◆ **Records from a dataset**:
/---

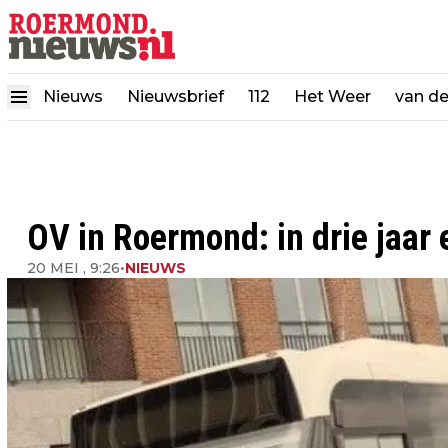
Nieuws
Nieuwsbrief
112
Het Weer
van d
OV in Roermond: in drie jaar
20 MEI , 9:26
•
NIEUWS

\---

◆ **EXERCISE PROMPT**: Write out the records above once more, word for word, with no pictures.

◆ **TASK SOLUTION**:
Nieuws
Nieuwsbrief
112
Het Weer
van d
OV in Roermond: in drie jaar
20 MEI , 9:26
•
NIEUWS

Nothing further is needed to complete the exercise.